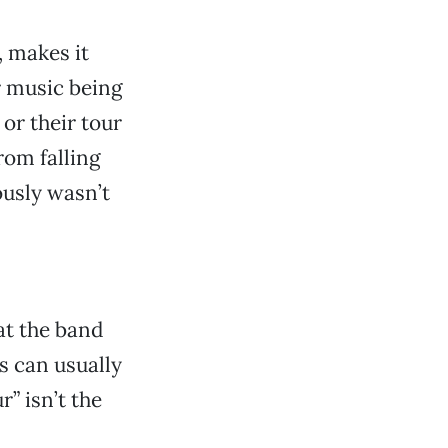
, makes it
ir music being
 or their tour
rom falling
ously wasn’t
at the band
s can usually
r” isn’t the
□ □ □ □
*Task*.
Make an exact copy of the listing above. Its pictures are not needed.

*Your solution*.
, makes it
ir music being
 or their tour
rom falling
ously wasn’t
at the band
s can usually
r” isn’t the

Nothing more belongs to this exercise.